Biological and biomedical data and image analysis

Biological and biomedical data and image analysis

The Group was involved in research to design of machine learning and soft computing based techniques for biological and biomedical data and image analysis: \

  • analysis of brain and skeletal NMR and TAC images. The careful delineation of the medical objects alone provides relevant clinical information and the extraction of quantitative features is fundamental, once the diagnosis was made, to determine the extent and progression of the disease. The activities concern the development of techniques based on artificial vision and fuzzy pattern recognition of shapes to detect anomalies in magnetic resonance and tomographic images.

  • analysis of cardio-vascular eco images. The cardiovascular and cerebrovascular diseases are the major causes of mortality in the population and the complex inner-media (IMT) of the carotid artery can be used to predict cardiovascular events such as myocardial infarction. Since the manual analysis is tiring, does not guarantee reproducibility and does not allow the analysis of other important statistics, activity concerns the development of a CAD (Computer Aided Diagnosis) based on deformable models to automatically extract the characteristics of the intimate media structure from images of the carotid artery.
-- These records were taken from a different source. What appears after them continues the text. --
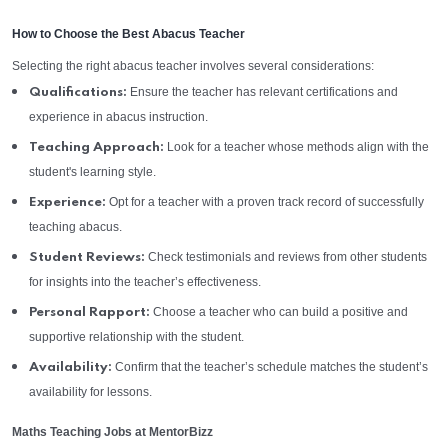
How to Choose the Best Abacus Teacher
Selecting the right abacus teacher involves several considerations:
Ensure the teacher has relevant certifications and
Qualifications:
experience in abacus instruction.
Look for a teacher whose methods align with the
Teaching Approach:
student's learning style.
Opt for a teacher with a proven track record of successfully
Experience:
teaching abacus.
Check testimonials and reviews from other students
Student Reviews:
for insights into the teacher’s effectiveness.
Choose a teacher who can build a positive and
Personal Rapport:
supportive relationship with the student.
Confirm that the teacher’s schedule matches the student’s
Availability:
availability for lessons.
Maths Teaching Jobs at MentorBizz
  • analysis of images in functional genomics. The data of functional genomics, typically images and sequences of images, tend to identify the mechanisms that regulate the activation or deactivation of genes in various experimental conditions, such as outbreaks of diseases or sequences of observations in therapeutic phases. The activities concern the development of CAD based on Bayesian techniques to extract the activation parameters of genes and proteins, addressing issues such as gridding, the segmentation of microarray images, image registration in proteomics and image analysis in biology cellular.